• **AIM OF THE TASK**: Copy out every record below exactly as written, but leave out any pictures.

• **DATA TO EXAMINE**:

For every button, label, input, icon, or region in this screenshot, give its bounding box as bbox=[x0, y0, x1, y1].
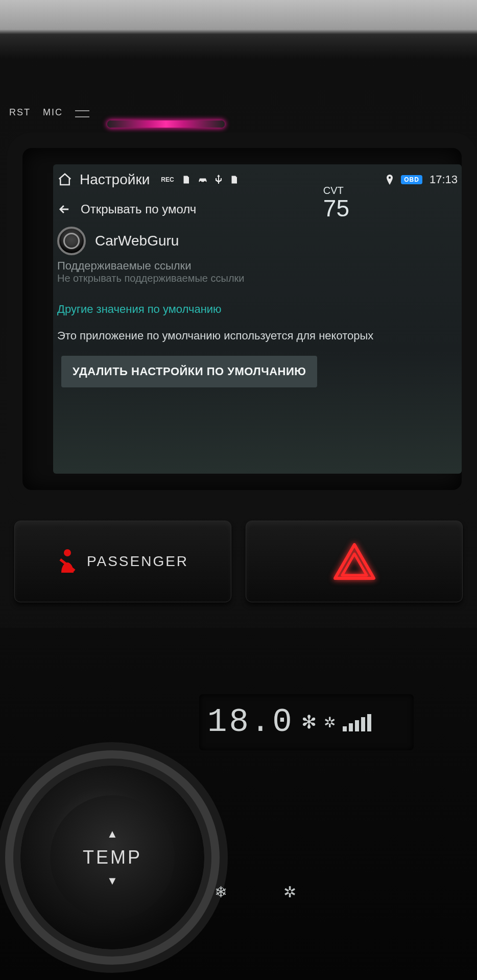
statusbar-title: Настройки bbox=[80, 172, 150, 188]
supported-links-sub: Не открывать поддерживаемые ссылки bbox=[57, 273, 458, 284]
usb-icon bbox=[215, 175, 222, 185]
location-icon bbox=[386, 175, 394, 185]
cvt-value: 75 bbox=[323, 197, 349, 220]
status-bar: Настройки REC bbox=[53, 164, 462, 195]
app-name: CarWebGuru bbox=[95, 233, 179, 249]
climate-mode-icons: ❄ ✲ bbox=[214, 883, 296, 901]
clear-defaults-button[interactable]: УДАЛИТЬ НАСТРОЙКИ ПО УМОЛЧАНИЮ bbox=[61, 356, 317, 387]
ac-snowflake-icon[interactable]: ❄ bbox=[214, 883, 227, 901]
cvt-overlay: CVT 75 bbox=[323, 185, 349, 220]
bezel-labels: RST MIC bbox=[9, 107, 89, 118]
defaults-section-body: Это приложение по умолчанию используется… bbox=[57, 329, 458, 342]
defaults-section: Другие значения по умолчанию Это приложе… bbox=[53, 284, 462, 387]
sd-card-icon bbox=[181, 175, 190, 184]
dash-button-row: PASSENGER bbox=[0, 521, 477, 602]
app-icon bbox=[57, 227, 86, 255]
headunit-frame: Настройки REC bbox=[22, 148, 462, 490]
fan-speed-bars bbox=[343, 713, 371, 731]
home-icon[interactable] bbox=[57, 172, 73, 187]
svg-point-2 bbox=[389, 177, 391, 179]
sub-bar: Открывать по умолч bbox=[53, 195, 462, 224]
svg-point-3 bbox=[64, 549, 71, 556]
bezel-mic-label: MIC bbox=[43, 107, 63, 118]
temp-knob-label: TEMP bbox=[83, 847, 142, 868]
rec-icon: REC bbox=[161, 176, 174, 183]
fan-icon: ✲ bbox=[324, 714, 336, 731]
app-header: CarWebGuru bbox=[53, 224, 462, 255]
climate-temp-value: 18.0 bbox=[207, 704, 294, 741]
disc-slot bbox=[107, 120, 225, 128]
subbar-title: Открывать по умолч bbox=[81, 202, 196, 216]
mic-slots-icon bbox=[75, 110, 89, 117]
temp-down-icon: ▼ bbox=[107, 875, 118, 887]
obd-badge: OBD bbox=[401, 175, 422, 184]
photo-root: RST MIC Настройки REC bbox=[0, 0, 477, 980]
hazard-button[interactable] bbox=[246, 521, 463, 602]
sd-card-2-icon bbox=[229, 175, 238, 184]
defaults-section-header: Другие значения по умолчанию bbox=[57, 303, 458, 316]
hazard-icon bbox=[333, 543, 376, 580]
svg-point-1 bbox=[204, 181, 205, 183]
svg-point-0 bbox=[200, 181, 201, 183]
passenger-seatbelt-button[interactable]: PASSENGER bbox=[14, 521, 231, 602]
bezel-rst-label: RST bbox=[9, 107, 31, 118]
back-icon[interactable] bbox=[57, 202, 71, 216]
temp-up-icon: ▲ bbox=[107, 828, 118, 840]
climate-lcd: 18.0 ✻ ✲ bbox=[199, 694, 414, 750]
supported-links-row[interactable]: Поддерживаемые ссылки Не открывать подде… bbox=[53, 255, 462, 284]
statusbar-icons: REC bbox=[161, 175, 238, 185]
headunit-screen: Настройки REC bbox=[53, 164, 462, 474]
climate-panel: 18.0 ✻ ✲ ▲ TEMP ▼ ❄ ✲ bbox=[0, 628, 477, 980]
car-icon bbox=[198, 176, 208, 183]
seatbelt-icon bbox=[57, 548, 78, 575]
ac-fan-icon[interactable]: ✲ bbox=[283, 883, 296, 901]
supported-links-title: Поддерживаемые ссылки bbox=[57, 259, 458, 273]
status-clock: 17:13 bbox=[430, 173, 458, 186]
passenger-label: PASSENGER bbox=[87, 553, 188, 570]
snowflake-icon: ✻ bbox=[301, 712, 317, 733]
temp-knob[interactable]: ▲ TEMP ▼ bbox=[20, 766, 204, 949]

• **EXERCISE OUTPUT**:
For every button, label, input, icon, or region in this screenshot, give its bounding box as bbox=[x0, y0, x1, y1].
statusbar-title: Настройки bbox=[80, 172, 150, 188]
supported-links-sub: Не открывать поддерживаемые ссылки bbox=[57, 273, 458, 284]
usb-icon bbox=[215, 175, 222, 185]
location-icon bbox=[386, 175, 394, 185]
cvt-value: 75 bbox=[323, 197, 349, 220]
status-bar: Настройки REC bbox=[53, 164, 462, 195]
app-name: CarWebGuru bbox=[95, 233, 179, 249]
climate-mode-icons: ❄ ✲ bbox=[214, 883, 296, 901]
clear-defaults-button[interactable]: УДАЛИТЬ НАСТРОЙКИ ПО УМОЛЧАНИЮ bbox=[61, 356, 317, 387]
ac-snowflake-icon[interactable]: ❄ bbox=[214, 883, 227, 901]
cvt-overlay: CVT 75 bbox=[323, 185, 349, 220]
bezel-labels: RST MIC bbox=[9, 107, 89, 118]
defaults-section-body: Это приложение по умолчанию используется… bbox=[57, 329, 458, 342]
defaults-section: Другие значения по умолчанию Это приложе… bbox=[53, 284, 462, 387]
sd-card-icon bbox=[181, 175, 190, 184]
dash-button-row: PASSENGER bbox=[0, 521, 477, 602]
app-icon bbox=[57, 227, 86, 255]
headunit-frame: Настройки REC bbox=[22, 148, 462, 490]
fan-speed-bars bbox=[343, 713, 371, 731]
home-icon[interactable] bbox=[57, 172, 73, 187]
svg-point-2 bbox=[389, 177, 391, 179]
sub-bar: Открывать по умолч bbox=[53, 195, 462, 224]
svg-point-3 bbox=[64, 549, 71, 556]
bezel-mic-label: MIC bbox=[43, 107, 63, 118]
temp-knob-label: TEMP bbox=[83, 847, 142, 868]
rec-icon: REC bbox=[161, 176, 174, 183]
fan-icon: ✲ bbox=[324, 714, 336, 731]
app-header: CarWebGuru bbox=[53, 224, 462, 255]
climate-temp-value: 18.0 bbox=[207, 704, 294, 741]
disc-slot bbox=[107, 120, 225, 128]
subbar-title: Открывать по умолч bbox=[81, 202, 196, 216]
mic-slots-icon bbox=[75, 110, 89, 117]
temp-down-icon: ▼ bbox=[107, 875, 118, 887]
obd-badge: OBD bbox=[401, 175, 422, 184]
photo-root: RST MIC Настройки REC bbox=[0, 0, 477, 980]
hazard-button[interactable] bbox=[246, 521, 463, 602]
sd-card-2-icon bbox=[229, 175, 238, 184]
defaults-section-header: Другие значения по умолчанию bbox=[57, 303, 458, 316]
hazard-icon bbox=[333, 543, 376, 580]
svg-point-1 bbox=[204, 181, 205, 183]
svg-point-0 bbox=[200, 181, 201, 183]
passenger-seatbelt-button[interactable]: PASSENGER bbox=[14, 521, 231, 602]
bezel-rst-label: RST bbox=[9, 107, 31, 118]
back-icon[interactable] bbox=[57, 202, 71, 216]
temp-up-icon: ▲ bbox=[107, 828, 118, 840]
climate-lcd: 18.0 ✻ ✲ bbox=[199, 694, 414, 750]
supported-links-row[interactable]: Поддерживаемые ссылки Не открывать подде… bbox=[53, 255, 462, 284]
statusbar-icons: REC bbox=[161, 175, 238, 185]
headunit-screen: Настройки REC bbox=[53, 164, 462, 474]
climate-panel: 18.0 ✻ ✲ ▲ TEMP ▼ ❄ ✲ bbox=[0, 628, 477, 980]
car-icon bbox=[198, 176, 208, 183]
seatbelt-icon bbox=[57, 548, 78, 575]
ac-fan-icon[interactable]: ✲ bbox=[283, 883, 296, 901]
supported-links-title: Поддерживаемые ссылки bbox=[57, 259, 458, 273]
status-clock: 17:13 bbox=[430, 173, 458, 186]
passenger-label: PASSENGER bbox=[87, 553, 188, 570]
snowflake-icon: ✻ bbox=[301, 712, 317, 733]
temp-knob[interactable]: ▲ TEMP ▼ bbox=[20, 766, 204, 949]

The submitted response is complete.